*Aim of the exercise*: Please reproduce the entries below exactly from the line holding "контрастни роли –" through the last line, both included, and omit any pictures.

*Data for review*:
┌──

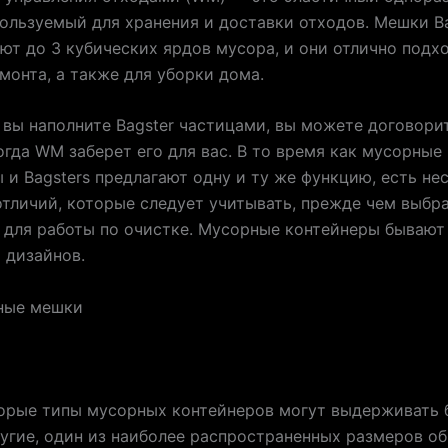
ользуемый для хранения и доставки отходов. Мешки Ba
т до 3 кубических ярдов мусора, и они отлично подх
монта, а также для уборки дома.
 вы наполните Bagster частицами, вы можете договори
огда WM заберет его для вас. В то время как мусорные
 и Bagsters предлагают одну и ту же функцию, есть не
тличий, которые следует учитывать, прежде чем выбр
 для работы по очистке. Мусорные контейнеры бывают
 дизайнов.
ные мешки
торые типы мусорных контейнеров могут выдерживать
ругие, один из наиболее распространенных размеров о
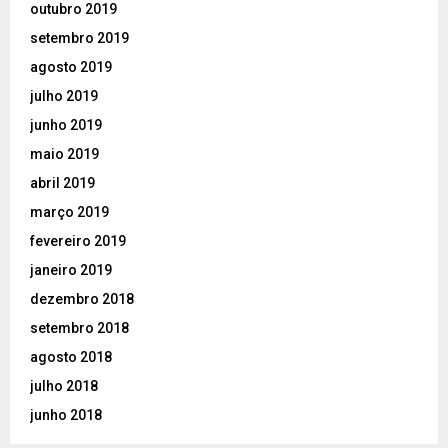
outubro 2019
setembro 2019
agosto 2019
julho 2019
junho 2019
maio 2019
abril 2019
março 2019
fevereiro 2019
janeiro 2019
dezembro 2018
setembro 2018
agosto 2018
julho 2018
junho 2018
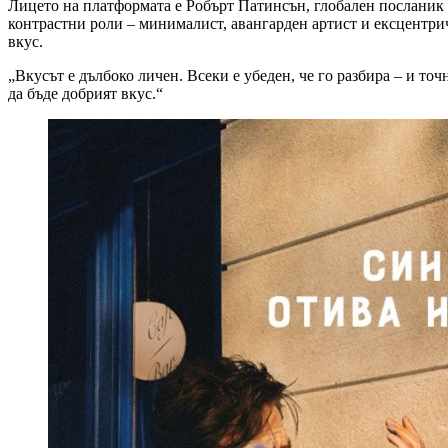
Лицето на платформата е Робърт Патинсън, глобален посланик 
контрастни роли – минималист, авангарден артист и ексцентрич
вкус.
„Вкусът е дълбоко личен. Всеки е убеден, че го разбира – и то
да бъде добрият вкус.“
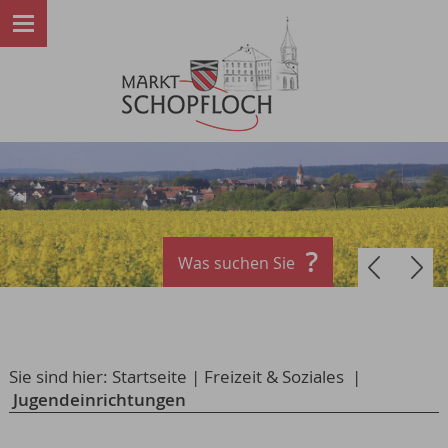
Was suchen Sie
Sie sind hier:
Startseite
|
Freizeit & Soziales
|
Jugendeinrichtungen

└──

*Exercise result*:
контрастни роли – минималист, авангарден артист и ексцентрич
вкус.
„Вкусът е дълбоко личен. Всеки е убеден, че го разбира – и то
да бъде добрият вкус.“
Was suchen Sie
Sie sind hier:
Startseite
|
Freizeit & Soziales
|
Jugendeinrichtungen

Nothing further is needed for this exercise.